Just the other day, I received an email frrm a client of mine I hadn’t seen in a while. He reacted to my “8 self-defense tips for men” article and after receiving his permission, I wanted to share his story with you. I removed the names to respect everybody’s privacy but here’s what he wrote:
I just read your latest post “8 self-defense tips for men” and I really felt the need to make two comments about this post:
1. Keep up the good work
2. If, at one point, you have some time for this, I really think that you should delve even deeper into your last point. It’s an incredibly important one.
As I told you some months ago, the fact that I am still breathing is a kind of miracle. After a car crash on highway E411, each and every person who saw what was left of the car requested confirmation that this was indeed the car I was driving on E411.
The truth is: because I was hit on the right side of the car by a 13 tons truck, rebounded on the concrete wall dividing the highway towards the rear of the same truck and rebounded again in a spin which eventually sent me in the concrete wall for good (sounds like a bad action movie but all true) I had “time to think” (you know what I mean!).
My actual thinking was divided in two distinct parts:
I first felt a kind of relief. As you know, I was at the lowest point in my life. I just thought, for a second, “what the fuck, let’s end this shitty life of mine!”
But, as you also know, at that time I was fighting like hell in order to get equal custody of my son. The most beautiful human being I have met in my life (a fight I won, by the way).
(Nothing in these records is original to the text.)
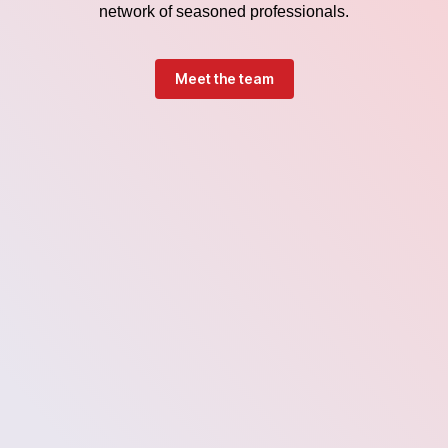
network of seasoned professionals.
Meet the team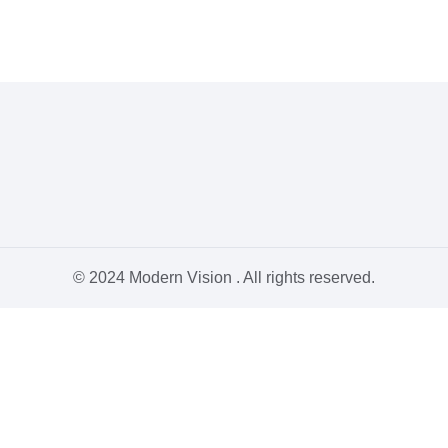
© 2024 Modern Vision . All rights reserved.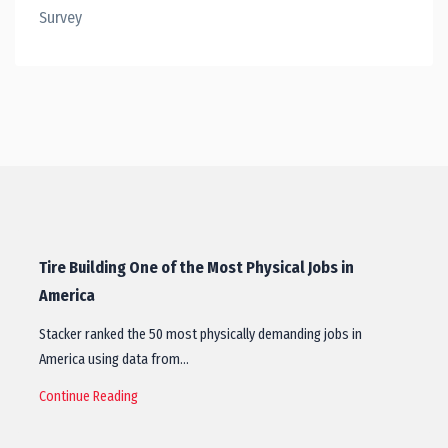
Survey
Tire Building One of the Most Physical Jobs in
America
Stacker ranked the 50 most physically demanding jobs in
America using data from…
Continue Reading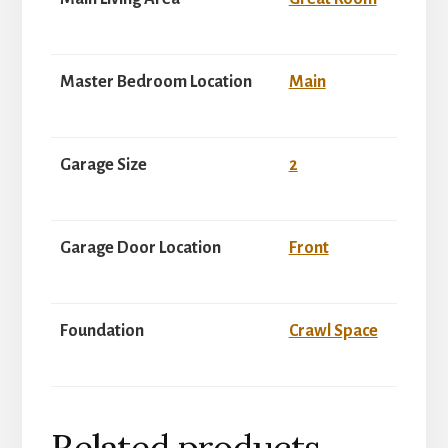
Master Bedroom Location
Main
Garage Size
2
Garage Door Location
Front
Foundation
Crawl Space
And, suddenly, “IT” exploded into my mind: a burst of anger beyond anything I could imagine when I realized that I would leave him behind all alone.
I use the word “exploded” because it’s exactly that. My conscious mind vanished and was replaced by … something. A something which tapped into my (small) “self-defense databank” and selected that left hand guard that my boxing trainer “slapped” into my brain/nerves/body and your “basic” self-defense stance (high pointing left elbow and open right palm at chin level) that I was practicing 500 times a week in the preceding months.
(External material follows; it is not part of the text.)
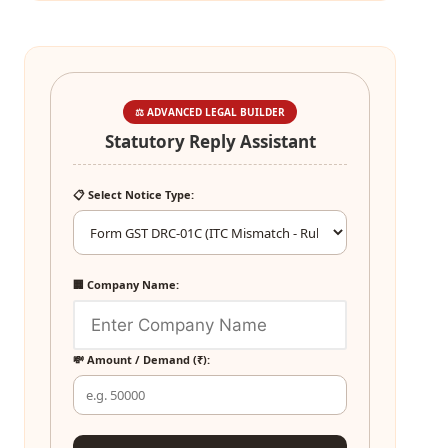
⚖️ ADVANCED LEGAL BUILDER
Statutory Reply Assistant
📋 Select Notice Type:
🏢 Company Name:
💸 Amount / Demand (₹):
When I woke up in the ambulance, one of the first thing they asked was about my martial arts “background” because of the position I was found in when they arrived at the scene of the accident. That question made sense: without my boxing trainer and you, I would probably have been unable to come up with a life saving move. Still, and it shows how incredibly important your last point is, what saved my life that day was more than everything else (except luck) my sticking to my mission/obsession: being there for my son.
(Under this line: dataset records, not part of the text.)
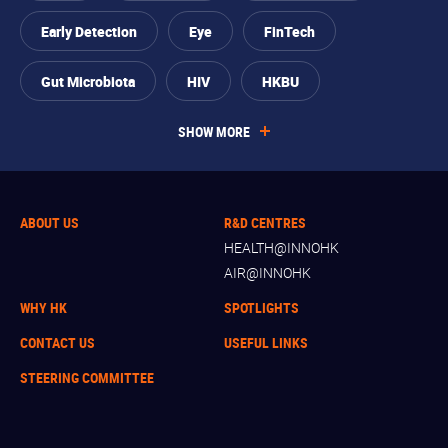
Early Detection
Eye
FinTech
Gut Microbiota
HIV
HKBU
SHOW MORE
ABOUT US
R&D CENTRES
HEALTH@INNOHK
AIR@INNOHK
WHY HK
SPOTLIGHTS
CONTACT US
USEFUL LINKS
STEERING COMMITTEE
By stressing that point you’re offering people a treasure. My experience and the part you played in that experience give me absolute legitimacy to tell you this: your teachings on the “mission” approach are a gold mine. Keep digging! :-)
I’m always humbled and grateful when I receive mails and phone calls like this. It is one of the things that keeps me motivated to train people and write: the chance to make a fundamental difference in somebody’s life.